One of the functionaries for the Journal site in question has since told the writer that the author of the offensive post, the past editor of the Journal, was deceased, that the Journal staff had long since disagreed with the sentiments expressed in the post, that their chaplain celebrates the old, Tridentine, mass, and that the piece would undoubtedly be taken down by a new editor shortly. This response, however, was elicited by the actions of this writer, not any protest by the ARP.

And yet an otherwise articulate spokesperson for this group, Michael Greaney, on the Journal site, makes an assertion regarding the deliberate suppression by the post Vatican II church of authentic Social Justice teachings, especially those of Pius XI, that is identical to those made by the promoters of the traditional mass. They too believe real Catholicism has been suppressed. Yet Greaney apparently fails to make the connection between his cause and theirs.

Greaney writes:

“The goal [of modernist forces within the Church] is to make the Church not only  in the world, but of it. This must be done, and done completely, in order that the   temporal order can force whatever current vision it has of reality on to the Church. Thus the Church will change from a censuring guide and go along with,  or, more likely, offer enthusiastic approbation of every change in temporal  society, no matter how greatly it may be at odds with reality, that is, with God’s Nature.”

But this is exactly what Marcel Lefevbre believed, only he applied it to the liturgy, not the deliberate suppression of the teachings around social justice, as Greaney does. (But of course it would have occurred in both arenas!
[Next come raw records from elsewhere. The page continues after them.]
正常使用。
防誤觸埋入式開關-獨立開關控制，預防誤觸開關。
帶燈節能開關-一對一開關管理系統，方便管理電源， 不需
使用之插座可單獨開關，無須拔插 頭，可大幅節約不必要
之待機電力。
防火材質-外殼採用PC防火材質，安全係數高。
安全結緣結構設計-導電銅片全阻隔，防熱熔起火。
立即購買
What, is Satan stupid?)

Greanley writes, as the core of the failure to pursue the teaching of the whole faith, as the core of the sickness of relativism, that

“Having the Church as guide for civil society and interpreter of the universal moral values that must underpin the social order means that there must be  a single authoritative source for such interpretation and guidance.”
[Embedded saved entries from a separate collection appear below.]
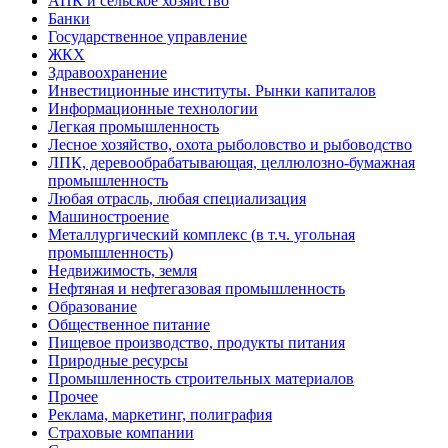
АПК и сельское хозяйство
Банки
Государственное управление
ЖКХ
Здравоохранение
Инвестиционные институты. Рынки капиталов
Информационные технологии
Легкая промышленность
Лесное хозяйство, охота рыболовство и рыбоводство
ЛПК, деревообрабатывающая, целлюлозно-бумажная
промышленность
Любая отрасль, любая специализация
Машиностроение
Металлургический комплекс (в т.ч. угольная
промышленность)
Недвижимость, земля
Нефтяная и нефтегазовая промышленность
Образование
Общественное питание
Пищевое производство, продукты питания
Природные ресурсы
Промышленность строительных материалов
Прочее
Реклама, маркетинг, полиграфия
Страховые компании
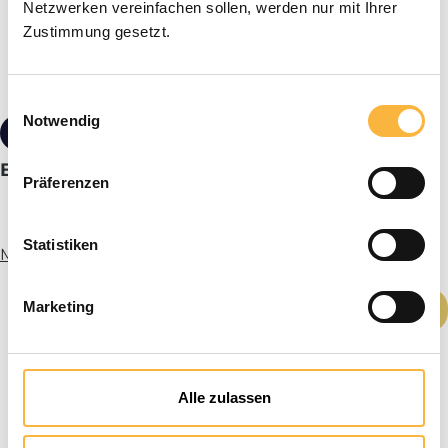
Netzwerken vereinfachen sollen, werden nur mit Ihrer
Zustimmung gesetzt.
Einwilligungsauswahl
Notwendig
€ 24,90*
Boek: Gerdes, Buckfast Bee
Präferenzen
Statistiken
Meer informatie
Producthoeveelheid: Voer de gewenste h
Marketing
In het winkelmandje
Alle zulassen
So, for modernism to win, the strong center must be abolished. And what, at that hour, wounded our universality and discipline worse than the splintering of the mass into a  thousand masses in a thousand, warring, vernaculars, than the enculturation into the liturgy of ideas and beliefs foreign to Catholicism, than the easy disobedience of the shadow national churches that arose behind the liturgical changes?

It is all part of the same trick! And it is not just the liturgy–there are doctrinal areas of ‘confusion’ loosely or directly tied to Vatican II that Greaney notes as instrumental in the hamstringing of social justice doctrine which are noted as instrumental also by supporters of the traditional mass; the most casual reading discovers them at once.

It is ironic that the traditionalists mocked on this website, then, are among the few Catholics left celebrating the feast of Christ the King with the ferver and unabashed love with which Greaney himself writes about it, utilizing the same definition. It is ironic and sad, and it simply does not speak well for either the intelligence of the ARP, or for their moral courage.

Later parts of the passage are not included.